First of all, a crucial difference in computing $k$-shortest paths is if the paths need to be simple or not. A path is called simple, if it does not contain nodes repeatedly. A path with a loop, for example, is not simple. Note that on the Wikipedia page you linked, the articles are concerned with not necessarily simple paths. The case of simple paths seems to be harder than the case with not necessarily simple paths.
The all-pairs $k$-shortest simple paths problem
This seems to be a quite young area of research. A recent paper by Agarwal and Ramachandran can be found on the ArXiv . The previous-work section will also give you some insight into the history of the problem.
The all-pairs $k$-shortest paths problem
Here, indeed, it is the best choice to just repeatedly apply Eppsteins algorithm . The general observation that a repeated application of an algorithm for the single-source version of the problem is the fastest approach was already made in 1977 by E. L. Lawler ; Eppstein provides the fastest algorithm to date for this subproblem.
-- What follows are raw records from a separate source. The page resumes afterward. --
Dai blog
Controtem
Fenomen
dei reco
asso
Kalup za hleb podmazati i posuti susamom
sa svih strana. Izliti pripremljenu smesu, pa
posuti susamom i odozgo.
 Agarwal, U. and Ramachandran, V. Finding $k$ Simple Shortest Paths and Cycles. arXiv:1512.02157 [cs.DS] https://arxiv.org/pdf/1512.02157.pdf
 Eppstein, D. Finding the k shortest paths. SIAM Journal on Computing 28, 2 (1999), 652–673.
 Lawler, E. L. Comment on a computing the k shortest paths in a graph. Communications of the ACM, 20(8):603–605, 1977.